The Koreans settled on a traditional opening ceremony that was strong on native costumes, dance, procession (including a 500-boat parade down the Han River that runs just outside the stadium), and fireworks (firecrackers, mostly). Yin and Yang were everywhere. Unlike the Los Angeles Games of '84, which were heavy on glitz and glitter and featured, among other things, a human rocket flying around the Coliseum powered by a battery-pack, the Korean Games were subdued and subtle and loaded with hidden message. Confucius would have been as proud as President Roh Tae-woo appeared to be when he officially declared the Games open.
The Samsung Corp., a major sponsor of the Games, did do a little showing off by giving an earphone radio headset to each spectator. Through the earphones you could dial any of eight languages and hear the play-by-play of the opening ceremonies in the language of your choice.

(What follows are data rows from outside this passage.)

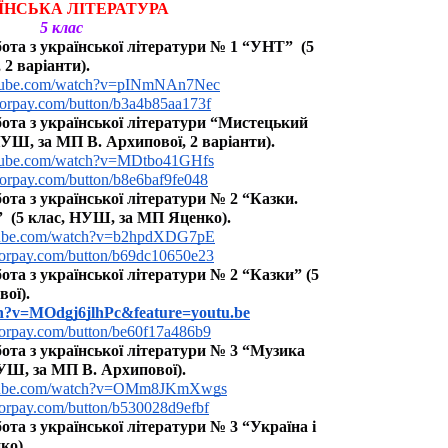
ЇНСЬКА ЛІТЕРАТУРА
5 клас
та з української літератури № 1 “УНТ”  (5 
2 варіанти).
utube.com/watch?v=pINmNAn7Nec
yforpay.com/button/b3a4b85aa173f
та з української літератури “Мистецький 
УШ, за МП В. Архипової, 2 варіанти).
utube.com/watch?v=MDtbo41GHfs
yforpay.com/button/b8e6baf9fe048
а з української літератури № 2 “Казки. 
  (5 клас, НУШ, за МП Яценко).
tube.com/watch?v=b2hpdXDG7pE
yforpay.com/button/b69dc10650e23
та з української літератури № 2 “Казки” (5 
ої).
ch?v=MOdgj6jlhPc&feature=youtu.be
yforpay.com/button/be60f17a486b9
та з української літератури № 3 “Музика 
НУШ, за МП В. Архипової).
utube.com/watch?v=OMm8JKmXwgs
yforpay.com/button/b530028d9efbf
та з української літератури № 3 “Україна і 
ко).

Thus you knew, for example, that when the "Greeting the Sun" dance was taking place and the dancers spelled out the word "oso oseyo," they were saying "welcome" in Korean.
The cauldron-lighting ceremony needed no translation. As expected, Sohn Kee-Chung was the star of the show. The 76-year-old Korean sporting legend who won the Olympic marathon in Germany in 1936 carried the torch into the stadium. There he transferred it to Miss Lim Chun-Ae, a 19-year-old Korean runner who in turn jogged the flame to three "regular" Korean citizens _ a teacher, a student-athlete and a dancer _ who were hoisted by elevator to the cauldron where the flame will reside until it and the Games expire on Oct. 2.
The cauldron was successfully lit, much to the consternation of several dozen doves, who were still circling that end of the stadium after being released just moments earlier. Some fancy trick flying was required to dodge the wall of flames suddenly filling their flight path. Otherwise, they'd have been duck soup.
So much for being a symbol of peace.
The play-by-play announcers did not mention the birds' problems, however. It wasn't that kind of morning. In a country that has had more than its share of unrest; that, in its history, has been occupied by outsiders more than it's been occupied by itself, it was a day of getting back to its roots. Appropriately to the extreme, the opening ceremony morning of the Korean Olympics was as calm as any you'd ever want to see.